▶ **Work required**: Once the line with "For every named target in this 1012×2126" is found in the entries below, repeat it and each following line exactly, up to and including the line with "1990s [1990s (2 items)] (751, 817)". Add no other lines.

▶ **Listed entries**:
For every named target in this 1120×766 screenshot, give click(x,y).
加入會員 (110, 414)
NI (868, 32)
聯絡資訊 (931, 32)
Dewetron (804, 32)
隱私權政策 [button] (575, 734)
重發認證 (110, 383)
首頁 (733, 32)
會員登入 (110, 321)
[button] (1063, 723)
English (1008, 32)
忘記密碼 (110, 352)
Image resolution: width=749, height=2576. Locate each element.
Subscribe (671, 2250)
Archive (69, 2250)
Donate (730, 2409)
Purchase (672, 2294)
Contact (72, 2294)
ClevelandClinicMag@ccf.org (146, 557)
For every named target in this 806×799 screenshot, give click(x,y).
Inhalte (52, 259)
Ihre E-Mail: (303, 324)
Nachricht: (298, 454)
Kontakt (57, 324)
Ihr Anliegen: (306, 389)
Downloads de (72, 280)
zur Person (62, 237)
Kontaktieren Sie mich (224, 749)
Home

==

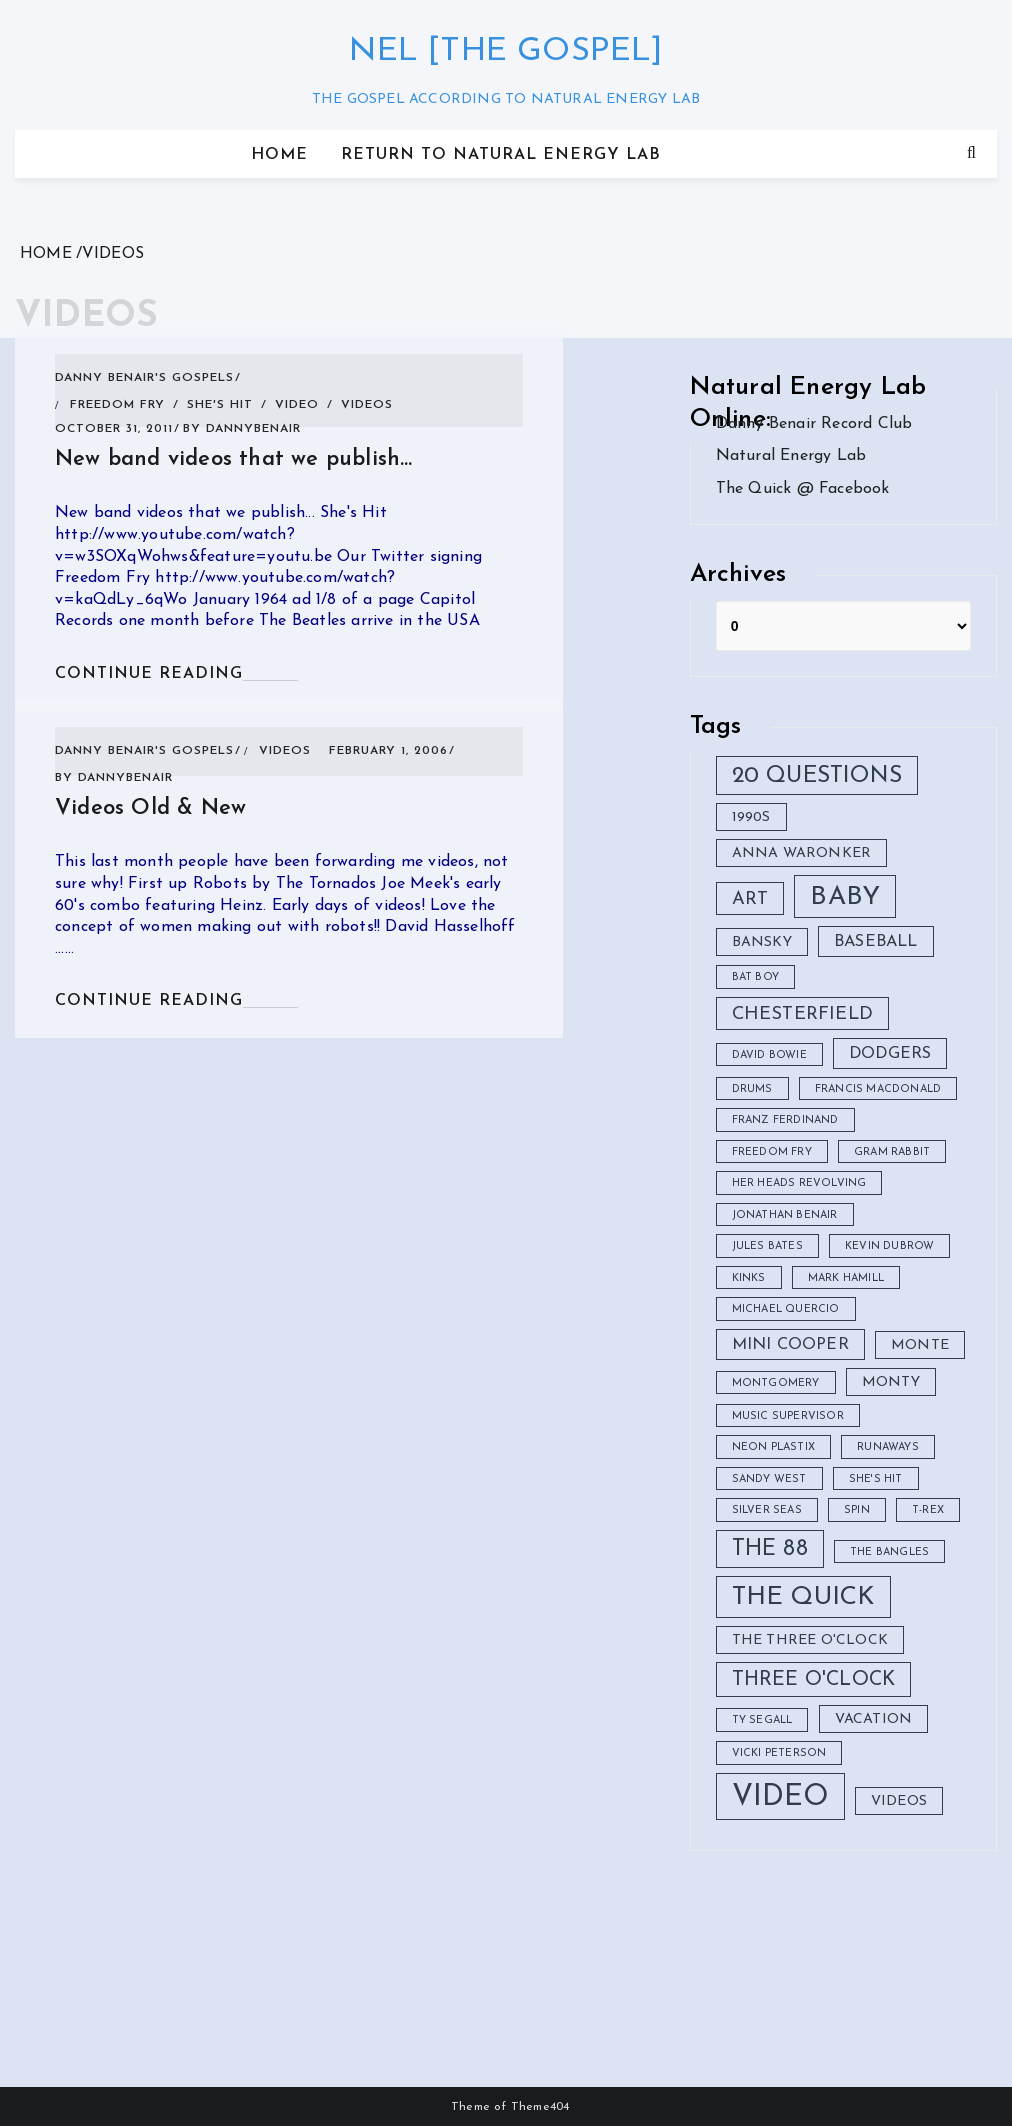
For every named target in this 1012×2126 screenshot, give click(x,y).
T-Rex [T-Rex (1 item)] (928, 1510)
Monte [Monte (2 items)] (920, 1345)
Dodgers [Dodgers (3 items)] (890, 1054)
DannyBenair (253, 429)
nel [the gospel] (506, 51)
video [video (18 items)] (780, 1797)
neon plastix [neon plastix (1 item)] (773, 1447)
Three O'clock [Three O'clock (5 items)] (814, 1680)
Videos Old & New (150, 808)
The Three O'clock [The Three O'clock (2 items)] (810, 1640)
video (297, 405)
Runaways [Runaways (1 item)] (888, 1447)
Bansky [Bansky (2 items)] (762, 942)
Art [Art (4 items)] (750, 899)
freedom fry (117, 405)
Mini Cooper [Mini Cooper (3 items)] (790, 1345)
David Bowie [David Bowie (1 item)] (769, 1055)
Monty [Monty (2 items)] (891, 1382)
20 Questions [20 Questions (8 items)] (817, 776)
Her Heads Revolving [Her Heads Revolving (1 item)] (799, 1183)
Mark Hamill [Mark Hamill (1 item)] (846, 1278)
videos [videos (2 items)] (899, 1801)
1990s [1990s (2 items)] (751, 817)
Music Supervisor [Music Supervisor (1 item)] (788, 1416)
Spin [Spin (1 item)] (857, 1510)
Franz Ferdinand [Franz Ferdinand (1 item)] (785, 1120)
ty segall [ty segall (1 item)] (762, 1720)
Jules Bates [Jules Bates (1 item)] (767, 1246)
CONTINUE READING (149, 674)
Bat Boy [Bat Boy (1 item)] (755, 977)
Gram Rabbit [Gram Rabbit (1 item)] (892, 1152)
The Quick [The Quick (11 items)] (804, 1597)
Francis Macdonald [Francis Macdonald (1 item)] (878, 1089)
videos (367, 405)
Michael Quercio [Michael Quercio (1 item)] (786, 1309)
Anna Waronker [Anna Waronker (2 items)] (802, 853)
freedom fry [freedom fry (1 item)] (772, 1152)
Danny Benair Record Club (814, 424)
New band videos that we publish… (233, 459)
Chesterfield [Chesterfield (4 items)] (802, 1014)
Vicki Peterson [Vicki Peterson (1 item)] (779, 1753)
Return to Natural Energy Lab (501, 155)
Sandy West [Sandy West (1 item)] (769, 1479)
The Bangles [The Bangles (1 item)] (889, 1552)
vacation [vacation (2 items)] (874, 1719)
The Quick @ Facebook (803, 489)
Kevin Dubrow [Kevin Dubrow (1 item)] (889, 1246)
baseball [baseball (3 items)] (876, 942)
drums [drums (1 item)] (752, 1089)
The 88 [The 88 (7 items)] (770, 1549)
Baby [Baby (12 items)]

▶ **Final answer**:
For every named target in this 1012×2126 screenshot, give click(x,y).
T-Rex [T-Rex (1 item)] (928, 1510)
Monte [Monte (2 items)] (920, 1345)
Dodgers [Dodgers (3 items)] (890, 1054)
DannyBenair (253, 429)
nel [the gospel] (506, 51)
video [video (18 items)] (780, 1797)
neon plastix [neon plastix (1 item)] (773, 1447)
Three O'clock [Three O'clock (5 items)] (814, 1680)
Videos Old & New (150, 808)
The Three O'clock [The Three O'clock (2 items)] (810, 1640)
video (297, 405)
Runaways [Runaways (1 item)] (888, 1447)
Bansky [Bansky (2 items)] (762, 942)
Art [Art (4 items)] (750, 899)
freedom fry (117, 405)
Mini Cooper [Mini Cooper (3 items)] (790, 1345)
David Bowie [David Bowie (1 item)] (769, 1055)
Monty [Monty (2 items)] (891, 1382)
20 Questions [20 Questions (8 items)] (817, 776)
Her Heads Revolving [Her Heads Revolving (1 item)] (799, 1183)
Mark Hamill [Mark Hamill (1 item)] (846, 1278)
videos [videos (2 items)] (899, 1801)
1990s [1990s (2 items)] (751, 817)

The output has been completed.